### [Exercise objective]
Stop after the line holding "các hiệu ứng". Repeat exactly every line before it in the records below, that line too, and leave out the pictures.

### [Provided entries]

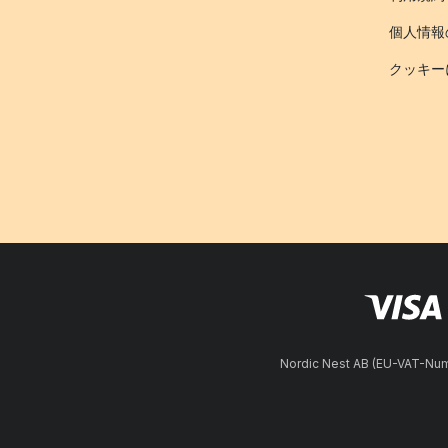
個人情報
クッキー
Nordic Nest AB (EU-VAT-N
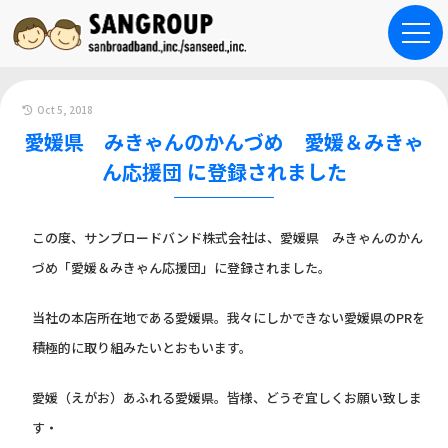
Oct 5, 2018
愛媛県 みきゃんのかんづめ 愛媛＆みきゃ
ん応援団 に登録されました
この度、サンブロードバンド株式会社は、愛媛県 みきゃんのかん
づめ「愛媛＆みきゃん応援団」に登録されました。
当社の本店所在地である愛媛県。我々にしかできない愛媛県のPRを
積極的に取り組みたいとおもいます。
愛媛（えがお）あふれる愛媛県。皆様、どうぞ宜しくお願い致しま
す・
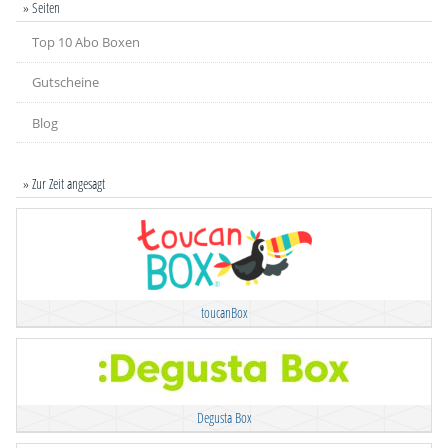
» Seiten
Top 10 Abo Boxen
Gutscheine
Blog
» Zur Zeit angesagt
toucanBox
Degusta Box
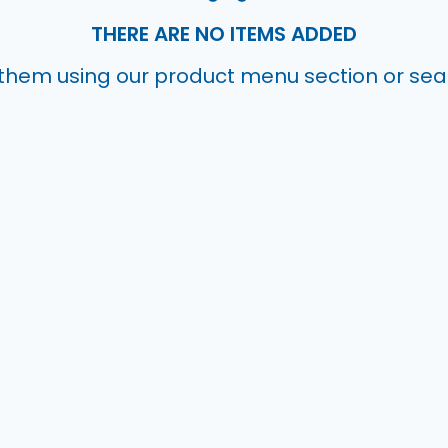
THERE ARE NO ITEMS ADDED
them using our product menu section or se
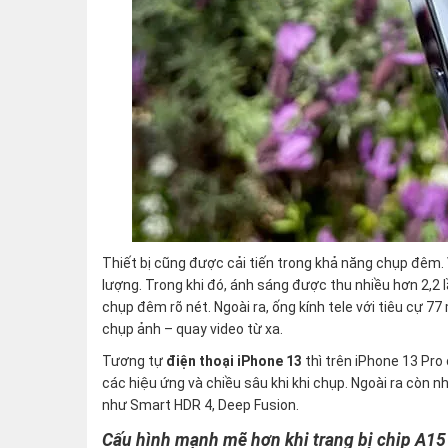
Thiết bị cũng được cải tiến trong khả năng chụp đêm.
lượng. Trong khi đó, ánh sáng được thu nhiều hơn 2,2 
chụp đêm rõ nét. Ngoài ra, ống kính tele với tiêu cự 
chụp ảnh – quay video từ xa.
Tương tự
điện thoại iPhone 13
thì trên iPhone 13 Pro
các hiệu ứng và chiều sâu khi khi chụp. Ngoài ra còn
như Smart HDR 4, Deep Fusion.
Cấu hình mạnh mẽ hơn khi trang bị chip A15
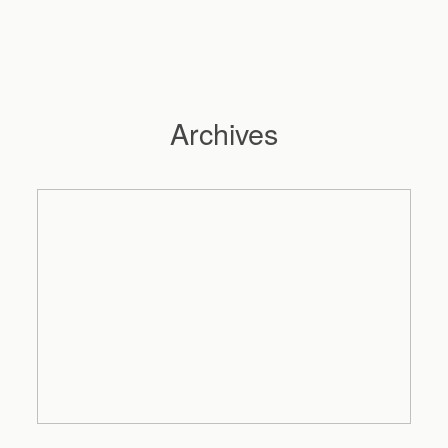
Archives
Hochzeitsfotograf Hamburg
Maleen
Reportagen
Preise
Kontakt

### [Solution to the problem]
個人情報
クッキー
Nordic Nest AB (EU-VAT-N
Oct 5, 2018
愛媛県 みきゃんのかんづめ 愛媛＆みきゃ
ん応援団 に登録されました
この度、サンブロードバンド株式会社は、愛媛県 みきゃんのかん
づめ「愛媛＆みきゃん応援団」に登録されました。
当社の本店所在地である愛媛県。我々にしかできない愛媛県のPRを
積極的に取り組みたいとおもいます。
愛媛（えがお）あふれる愛媛県。皆様、どうぞ宜しくお願い致しま
す・
» Seiten
Top 10 Abo Boxen
Gutscheine
Blog
» Zur Zeit angesagt
toucanBox
Degusta Box
THERE ARE NO ITEMS ADDED
them using our product menu section or se
Thiết bị cũng được cải tiến trong khả năng chụp đêm.
lượng. Trong khi đó, ánh sáng được thu nhiều hơn 2,2 
chụp đêm rõ nét. Ngoài ra, ống kính tele với tiêu cự 
chụp ảnh – quay video từ xa.
Tương tự
điện thoại iPhone 13
thì trên iPhone 13 Pro
các hiệu ứng và chiều sâu khi khi chụp. Ngoài ra còn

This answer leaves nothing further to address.